Ormai per scendere e salire da casa sono costretto a camminare senza far rumore. Amorini cova qualcosa. Deve essere ammalato. Se avverte i passi si affaccia e, privo di inibizioni, prende a raccontarmi di qualsiasi argomento attraversi i suoi pensieri in quel momento. La loquacità passo dopo passo ha definitivamente preso il sopravvento. Inoltre, quando parla ha lo sguardo torvo, invasato. Ogni volta che li incrocio, quei suoi occhi vitrei dicono che lui è in diritto, anzi, che lui supera qualsiasi diritto; le disconosce le regole, si ribella, lui. Per cui alla fine tenta di fondare la sua di giurisprudenza. Insomma, sragiona di brutto, ecco.
Cammino silenziosamente sulle scale, dicevo, tuttavia al buio la borsa cade e scivola sulla rampa. È già davanti a me, esce nel giro di pochi secondi. La faccia storta e bolsa, gli occhi spiritati, iniettati di venuzze rossastre, mi fissano violentemente. Noto i piedi nudi, gli alluci accartocciati sul resto delle dita. Delle unghie ispessite, uncinate. Due gomitoli dalla matassa deforme lo sostengono in luogo dei piedi deviati, leggermente vari.

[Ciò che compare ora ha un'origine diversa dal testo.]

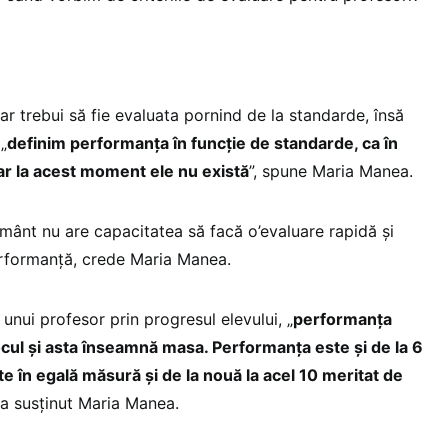
r trebui să fie evaluata pornind de la standarde, însă
„
definim performanța în funcție de standarde, ca în
ar la acest moment ele nu există
”, spune Maria Manea.
ământ nu are capacitatea să facă o’evaluare rapidă și
erformanță, crede Maria Manea.
nui profesor prin progresul elevului, „
performanța
cul și asta înseamnă masa. Performanța este și de la 6
te în egală măsură și de la nouă la acel 10 meritat de
, a susținut Maria Manea.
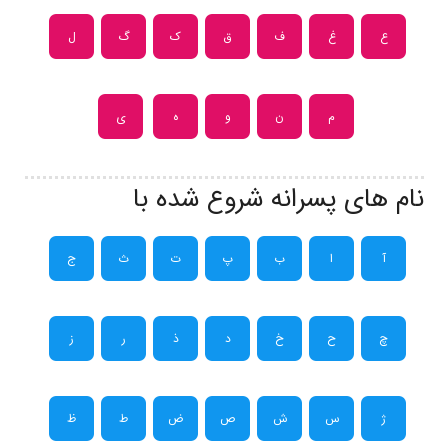
ع
غ
ف
ق
ک
گ
ل
م
ن
و
ه
ی
نام های پسرانه شروع شده با
آ
ا
ب
پ
ت
ث
ج
چ
ح
خ
د
ذ
ر
ز
ژ
س
ش
ص
ض
ط
ظ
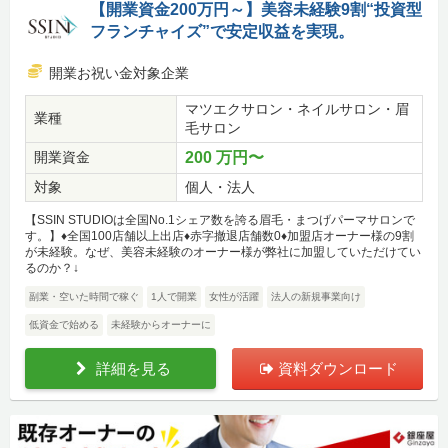
【開業資金200万円～】美容未経験9割“投資型
フランチャイズ”で安定収益を実現。
開業お祝い金対象企業
マツエクサロン・ネイルサロン・眉
業種
毛サロン
開業資金
200 万円〜
対象
個人・法人
【SSIN STUDIOは全国No.1シェア数を誇る眉毛・まつげパーマサロンで
す。】♦全国100店舗以上出店♦赤字撤退店舗数0♦加盟店オーナー様の9割
が未経験。なぜ、美容未経験のオーナー様が弊社に加盟していただけてい
るのか？↓
副業・空いた時間で稼ぐ
1人で開業
女性が活躍
法人の新規事業向け
低資金で始める
未経験からオーナーに
詳細を見る
資料ダウンロード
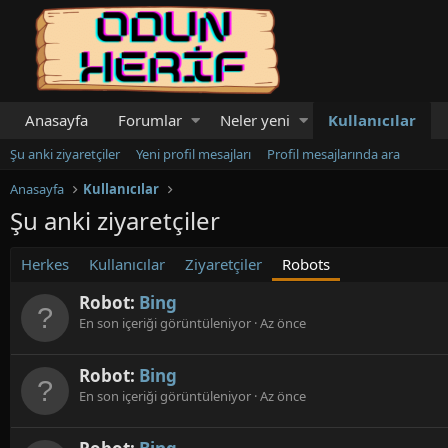
Anasayfa
Forumlar
Neler yeni
Kullanıcılar
Şu anki ziyaretçiler
Yeni profil mesajları
Profil mesajlarında ara
Anasayfa
Kullanıcılar
Şu anki ziyaretçiler
Herkes
Kullanıcılar
Ziyaretçiler
Robots
Robot:
Bing
En son içeriği görüntüleniyor
Az önce
Robot:
Bing
En son içeriği görüntüleniyor
Az önce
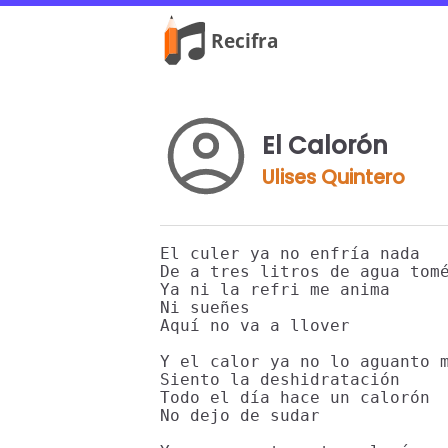
El Calorón
Ulises Quintero
El culer ya no enfría nada

De a tres litros de agua tomé
Ya ni la refri me anima

Ni sueñes

Aquí no va a llover

Y el calor ya no lo aguanto m
Siento la deshidratación

Todo el día hace un calorón

No dejo de sudar
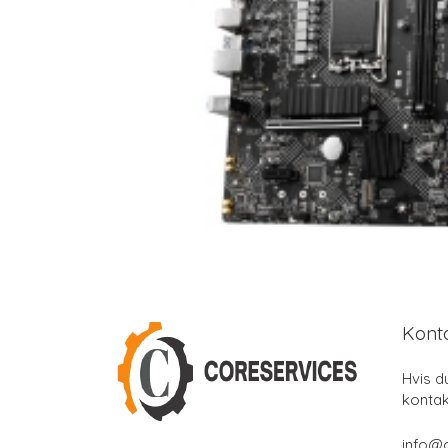
Kont
Hvis d
kontak
info@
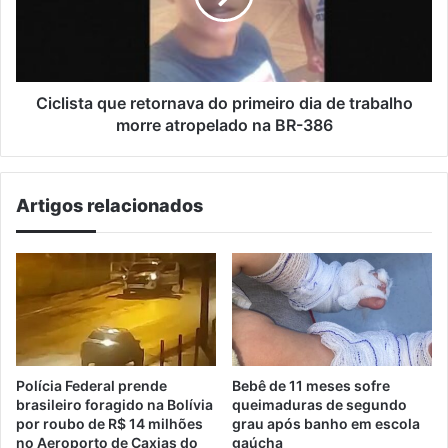
dia
de
trabalho
morre
atropelado
Ciclista que retornava do primeiro dia de trabalho
na
morre atropelado na BR-386
BR-
386
Artigos relacionados
Polícia Federal prende
Bebê de 11 meses sofre
brasileiro foragido na Bolívia
queimaduras de segundo
por roubo de R$ 14 milhões
grau após banho em escola
no Aeroporto de Caxias do
gaúcha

«L’hai vista?», esordisce catarroso.
«Chi?», replico spaventato.
«Gisella, l’hai vista? Non mi dirai che di nuovo se la fa con quel frocio lì? Ah, ma io l’ho capito appena lo portò a casa, la prima volta. Sicché quando se ne andò dissi a Michela: è frocio quello lì, Dio buono! Non cavi nulla da uno così. Per dispetto se lo sposò... i figli: bestie! Se non le sta lontano..., se osa solo sfiorarla... stavolta l’ammazzo. Che se l’avessi saputo per tempo, l’avrei risolta subito, la situazione... con quella bestia lì. Sicché la conosco da vicino la morte, l’ho vista la cattiveria…».
Mi divincolo dalla sua stretta ossessiva. Allora, molesto, sfrega la lingua sotto il labbro e prende a dire, col consueto disprezzo, degli inquilini del piano di sopra: «Bestie sono, orge e festini fanno tutta la notte, portano qui quei loro amici, che schifo!». Non soddisfatto, con la solita mano grinzosa fa cenno di avvicinarmi, sento già l’alito acre quando, grattandosi la testa, con gli occhi sbarrati, sussurra nell’orecchio: «i negri... portano su, te lo dico io. Li ho visti. Li ho visti con questi occhi qui. Come la morte, erano scuri. Sicché non oso..., non oso immaginare le schifezze che fanno quelli lì tutti insieme. Depravati. Che Gisella con gente così se la faccia?».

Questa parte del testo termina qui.